Beginning in mid-Sept PhD candidate Dan Ward spent three weeks measuring CCN and CN. Now on October 6 I am spelling Dan and measuring CCN until 16 October. The instruments used are those generally located at the Storm Peak Laboratory run by the Desert Research Institute. Ian McCubbin of DRI brought the instruments down in early September and we set them up in a shack used for Ozone sampling at the research campus at Mesa Verde. The instrument had been refurbished by the vender, DMT, in Boulder. At first we couldn’t get it working as a pump power cable had been disconnected during testing and had not be replugged. After that hiccup, the instruments operated fine. Dan reported that measured CCN and CN concentrations were generally higher than the SPL in northern Colorado being typically 300/cc at 0.5% supersaturation and 200/cc at 0.3% supersaturation and CN being around 1000/cc. Some very high peaks of CCN over 1500/cc were observed. One concern was that during a dust event CCN concentrations increased but CN remained low. Was this a sampling artifact?
This represents my journal for the period of 6 October to 16 October.
Trip to Mesa Verde
My drive down began at our cabin near Gore Pass. Vollie and I woke to find an inch or so of fresh snow on the deck. What will our respective drives be like through the passes that we encounter? Well Vollie experienced snowpacked icy roads going over Cameron Pass whereas I did not find any snow on the roads at all even over neighboring Gore Pass. My drive took me through some of the most beautiful mountain country in Colorado including the Dallas Divide with a view of Mount Snoffels and Lizard Head Pass with a view of the mountains around Telluride. Moreover, while the aspen had passed their prime in fall colors I still expected to see patches of colorful aspen. Unfortunately, that was not to be as I encountered heavy snowfall and reduced visibility on all passes. I couldn’t even determine if some of the aspen were in full color. Only in the lower Dolores Canyon could I see colorful aspen but since it was raining heavily I didn’t get any pictures as the lighting was far from ideal.

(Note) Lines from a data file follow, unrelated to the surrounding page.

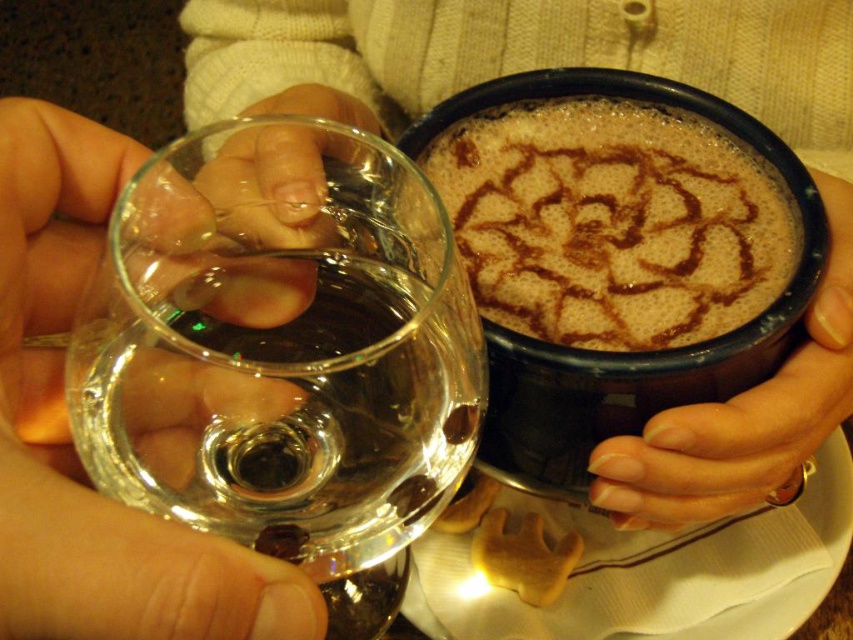 You are a barista trying to place a small 3 cm wide coaster between the brown frothy coffee at upper center and the nail polish on fingernails at right. Can the coaster fit between them?

The distance between the brown frothy coffee at upper center and the nail polish on fingernails at right is 4.27 centimeters. Since the coaster is 3 cm wide, it can fit between them as there is enough space.

Consider the image. You are a photographer adjusting your camera to focus on two points in the image. The first point is the glass of water held by the left hand at point coordinates (635,64), and the second point is the coffee cup held by the right hand at coordinates (848,388). Which point should you focus on first if you want to ensure both are in focus without moving the camera?

You should focus on point (635,64) first because it is closer to the viewer than point (848,388), allowing the camera to adjust depth of field to include both points in focus. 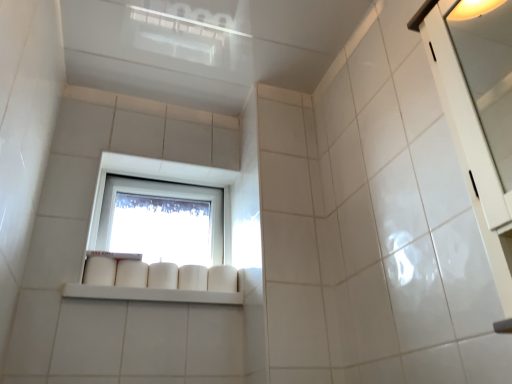 Question: Is white glossy shelf at center facing towards transparent glass window at center?

Choices:
 (A) no
 (B) yes

Answer: (A)

Question: Does white glossy shelf at center have a lesser height compared to transparent glass window at center?

Choices:
 (A) no
 (B) yes

Answer: (B)

Question: From the image's perspective, is white glossy shelf at center on transparent glass window at center?

Choices:
 (A) yes
 (B) no

Answer: (B)

Question: From a real-world perspective, is white glossy shelf at center on transparent glass window at center?

Choices:
 (A) yes
 (B) no

Answer: (B)

Question: Considering the relative sizes of white glossy shelf at center and transparent glass window at center in the image provided, is white glossy shelf at center thinner than transparent glass window at center?

Choices:
 (A) no
 (B) yes

Answer: (A)

Question: Is white glossy cabinet at right wider or thinner than white glossy shelf at center?

Choices:
 (A) wide
 (B) thin

Answer: (B)

Question: From the image's perspective, is white glossy cabinet at right above or below white glossy shelf at center?

Choices:
 (A) below
 (B) above

Answer: (B)

Question: Considering their positions, is white glossy cabinet at right located in front of or behind white glossy shelf at center?

Choices:
 (A) front
 (B) behind

Answer: (A)

Question: Considering the positions of white glossy cabinet at right and white glossy shelf at center in the image, is white glossy cabinet at right taller or shorter than white glossy shelf at center?

Choices:
 (A) short
 (B) tall

Answer: (B)

Question: Is transparent glass window at center bigger or smaller than white glossy shelf at center?

Choices:
 (A) small
 (B) big

Answer: (B)

Question: From a real-world perspective, is transparent glass window at center positioned above or below white glossy shelf at center?

Choices:
 (A) above
 (B) below

Answer: (A)

Question: From the image's perspective, is transparent glass window at center located above or below white glossy shelf at center?

Choices:
 (A) below
 (B) above

Answer: (B)

Question: Based on their positions, is transparent glass window at center located to the left or right of white glossy shelf at center?

Choices:
 (A) right
 (B) left

Answer: (B)

Question: Relative to white glossy cabinet at right, is white glossy shelf at center in front or behind?

Choices:
 (A) behind
 (B) front

Answer: (A)

Question: From a real-world perspective, is white glossy shelf at center above or below white glossy cabinet at right?

Choices:
 (A) below
 (B) above

Answer: (A) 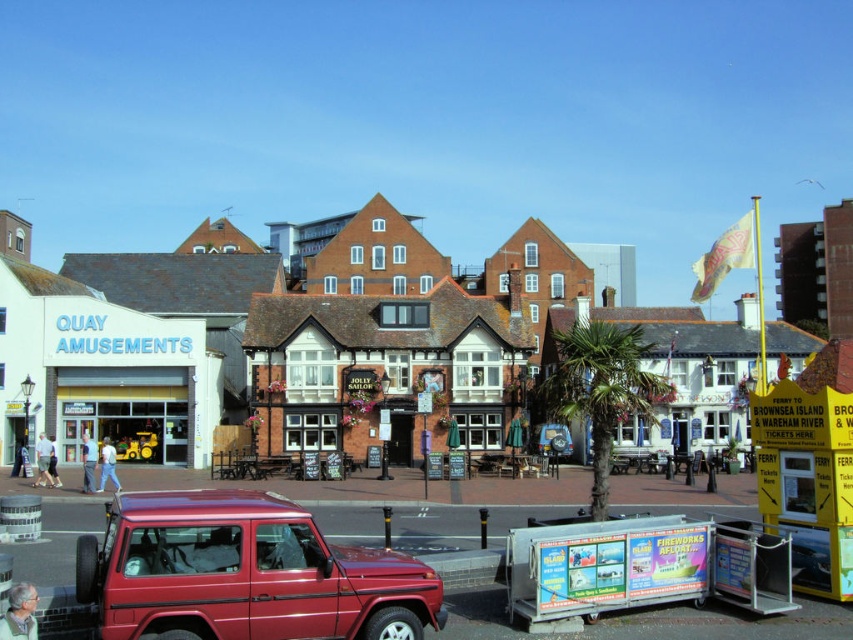 Who is shorter, white brick building at center or shiny red suv at lower left?

With less height is shiny red suv at lower left.

Can you confirm if white brick building at center is positioned to the right of shiny red suv at lower left?

In fact, white brick building at center is to the left of shiny red suv at lower left.

Find the location of a particular element. white brick building at center is located at coordinates (318, 358).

I stopped by Cortez and visited a Walmart to pick up frozen food and other things that we had not already packed. One thing I learned is never get in the check out line behind a couple of Indians. They did not pay the normal way with credit cards or checks but must have used something like food stamps which required a lot of paperwork to get their purchases processed. It took over 35 minutes to get through the check out line!
I arrived at the cabin we had rented near our observation site about 4PM. Dan was nearly all packed and was obviously ready to get out of there as soon as he could after checking me out on things in the morning. After sitting in the car all day I suggested we take a jog to get the kinks out. So Dan took me on a social trail that runs from the cabins to the museum. Once there he showed me a trail called the Spruce Canyon trail. I said let’s take it. It was a nicely maintained trail that descended into the depths of the canyon and then rose steeply back up to the mesa top. It was definitely a 2.8 mile strenuous jog!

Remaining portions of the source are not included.